--- Input ---
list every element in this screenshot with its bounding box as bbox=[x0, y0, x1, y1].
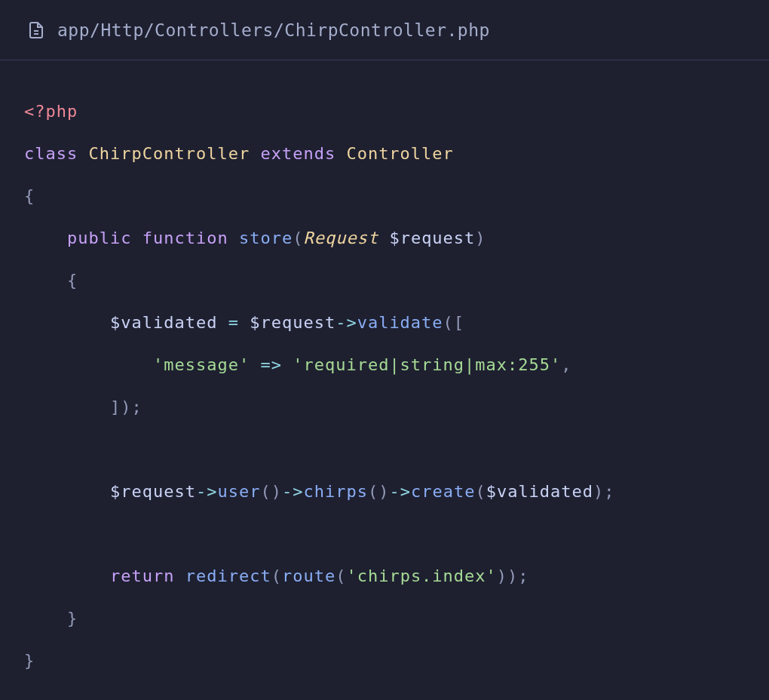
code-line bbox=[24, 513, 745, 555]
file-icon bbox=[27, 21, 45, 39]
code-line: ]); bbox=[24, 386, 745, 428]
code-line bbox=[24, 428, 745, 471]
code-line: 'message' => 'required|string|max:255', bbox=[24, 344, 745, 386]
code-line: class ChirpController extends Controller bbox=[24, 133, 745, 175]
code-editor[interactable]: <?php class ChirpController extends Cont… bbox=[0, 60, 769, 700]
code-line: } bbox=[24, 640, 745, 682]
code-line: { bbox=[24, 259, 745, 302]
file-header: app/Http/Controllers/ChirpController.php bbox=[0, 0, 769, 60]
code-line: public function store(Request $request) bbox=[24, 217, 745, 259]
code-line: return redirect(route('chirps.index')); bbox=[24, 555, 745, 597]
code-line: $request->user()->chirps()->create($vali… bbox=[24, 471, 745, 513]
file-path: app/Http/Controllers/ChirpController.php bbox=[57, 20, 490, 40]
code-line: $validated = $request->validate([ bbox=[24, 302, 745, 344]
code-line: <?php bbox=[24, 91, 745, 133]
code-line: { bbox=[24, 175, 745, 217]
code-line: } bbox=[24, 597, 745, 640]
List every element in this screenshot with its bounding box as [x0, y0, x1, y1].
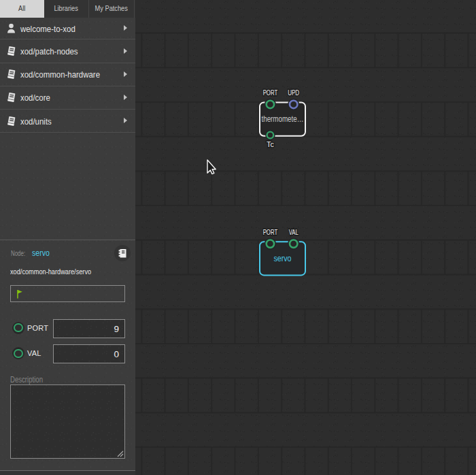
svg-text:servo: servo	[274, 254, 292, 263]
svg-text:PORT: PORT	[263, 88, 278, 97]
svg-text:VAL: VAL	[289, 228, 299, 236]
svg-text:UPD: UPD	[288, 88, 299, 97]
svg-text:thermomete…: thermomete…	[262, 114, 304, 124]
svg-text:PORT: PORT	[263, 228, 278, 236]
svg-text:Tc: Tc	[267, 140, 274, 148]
---
**Exercise directions:**
None of the pictures should appear; copy the rest of the material above exactly.

**Solved problem:**
list every element in this screenshot with its bounding box as bbox=[x0, y0, x1, y1].
code-line bbox=[24, 513, 745, 555]
file-icon bbox=[27, 21, 45, 39]
code-line: ]); bbox=[24, 386, 745, 428]
code-line bbox=[24, 428, 745, 471]
code-line: 'message' => 'required|string|max:255', bbox=[24, 344, 745, 386]
code-line: class ChirpController extends Controller bbox=[24, 133, 745, 175]
code-editor[interactable]: <?php class ChirpController extends Cont… bbox=[0, 60, 769, 700]
code-line: } bbox=[24, 640, 745, 682]
code-line: { bbox=[24, 259, 745, 302]
file-header: app/Http/Controllers/ChirpController.php bbox=[0, 0, 769, 60]
code-line: public function store(Request $request) bbox=[24, 217, 745, 259]
code-line: return redirect(route('chirps.index')); bbox=[24, 555, 745, 597]
code-line: $request->user()->chirps()->create($vali… bbox=[24, 471, 745, 513]
file-path: app/Http/Controllers/ChirpController.php bbox=[57, 20, 490, 40]
code-line: $validated = $request->validate([ bbox=[24, 302, 745, 344]
code-line: <?php bbox=[24, 91, 745, 133]
code-line: { bbox=[24, 175, 745, 217]
code-line: } bbox=[24, 597, 745, 640]
List every element in this screenshot with its bounding box as [x0, y0, x1, y1].
svg-text:servo: servo	[274, 254, 292, 263]
svg-text:PORT: PORT	[263, 88, 278, 97]
svg-text:VAL: VAL	[289, 228, 299, 236]
svg-text:UPD: UPD	[288, 88, 299, 97]
svg-text:thermomete…: thermomete…	[262, 114, 304, 124]
svg-text:PORT: PORT	[263, 228, 278, 236]
svg-text:Tc: Tc	[267, 140, 274, 148]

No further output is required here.